I know people think I live in my little world, but then again, would you have ever thought that professional video gaming could become a billion dollar industry?
The way poker is perceived will change, and when it does, we will look back and give a nod of approval to a certain Frenchman and his vision known as the Global Poker League (GPL).
I’m starting to sound like a broken record. I know. But I’m excited. Archon signing Amnesia is a major news story for the eSports media. Everyone loves a new signing. It’s the reason NFL fans love the draft; football fans love the transfer window, and kids spend fortunes buying player packs for FIFA.
Well, wouldn’t it be exciting for Team Vorsprung Durch Technik to one day announce the signing of Philipp Gruissem, or Team Cheeseburger Salesman to announce the signing Phil Hellmuth Jr.?
The GPL franchise idea will make this happen.
Full Steam Ahead!
Amaya Gaming has recently submitted their Full Tilt software to the Steam Greenlight process. If they get the thumbs up, and there is no reason not then a quarter of a million eyeballs gazing at the Steam platform will catch a glimpse of online poker.
Checking on Steam stats today, 779,837 people were playing Dota 2, and 643,181 were playing Counter-Strike: Global Offensive. PokerStars holds the Guinness World Record for the most players playing online poker at a single poker room, and it was 307,016 players competing across 42,814 tables in Sep 2009.
There is some work to do.
There will be a lot of teenagers amongst those Steam numbers. Teenagers all determined to stick it to their parents, and show them that playing video games – including online poker – is not a waste of time.
Earlier this year, Jasper Hamill wrote an op-ed for The Mirror headlined ‘Video games are destroying young men – it’s time to kick this modern addiction.’

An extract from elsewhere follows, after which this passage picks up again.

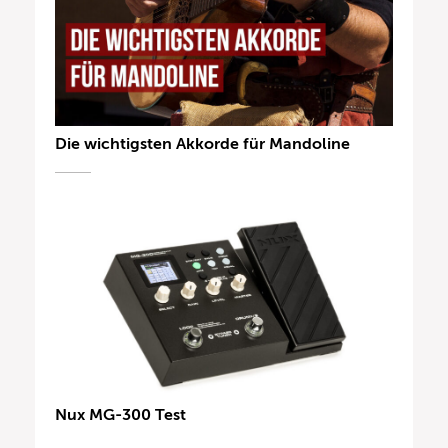
Die wichtigsten Akkorde für Mandoline
Nux MG-300 Test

Hamill refers to a book called Man Disconnected: How Technology has Sabotaged What is to be Male by Phillip Zimbardo. He writes about video games being, ‘One of the albatrosses weighing young men down academically, socially and sexually.”
“Men are rotting away, lost in virtual worlds and ignoring the real one.” Wrote Hamill.
I guess nobody told him that 43% of gamers are female.
Jane McGonigal, author of Reality is Broken and Super Better, is the Director of Games Research and Development at the Institute of the Future, and she will disagree with Hamill – a lot.
“The truth is this: in today’s society, computer and video games are fulfilling genuine human needs that the real world is currently unable to satisfy.” Writes McGonigal in Reality is Broken. “Games are providing rewards that reality is not. They are teaching and inspiring and engaging us in ways that reality is not. They are bringing us together in ways that reality is not.”
When immersed in his virtual world I see my young son come alive. I’ve seen him spend hours constructing the most amazing buildings in Minecraft. Do you know what he wants to do one day? He wants to design and build his home. A goal that has no doubt surfaced from the game a young Scandinavian designed and gave away to millions of teenagers around the world.
Gaming technology is not going to reverse itself. It will get more advanced. Whether we like it or not, more and more people will be attracted to more and more advanced video games, while the world at large continues to suck Vaseline coated chestnuts.
I can see this.
Jane McGonigal can see this.
Alex Dreyfus can see this.
Poker will become a part of the eSports fabric at some time in the future. People like Dreyfus will push us that way. Companies like Amaya Gaming will push us that way. And when we arrive, a section of our industry will break like an iceberg. It will become a professional sport. A sport where players stand to compete in a cube, where they are paid to play and where teenage kids are wearing more bracelets than their Mum. Teenage kids who will be seen as old enough, because they’re good enough.